» **Task details**
Transcribe the records in full; omit images.

» **The data**
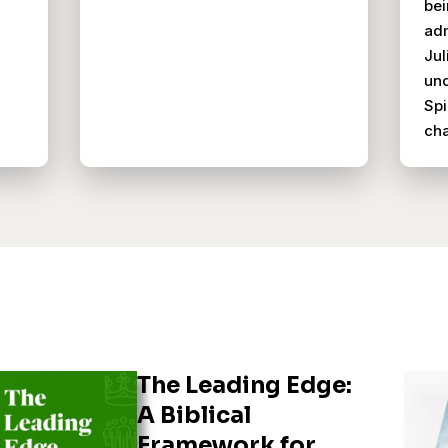
bei
adm
Jul
und
Spi
ch
The Leading Edge:
A Biblical
Framework for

» **Solution below**
bei
adm
Jul
und
Spi
ch
The Leading Edge:
A Biblical
Framework for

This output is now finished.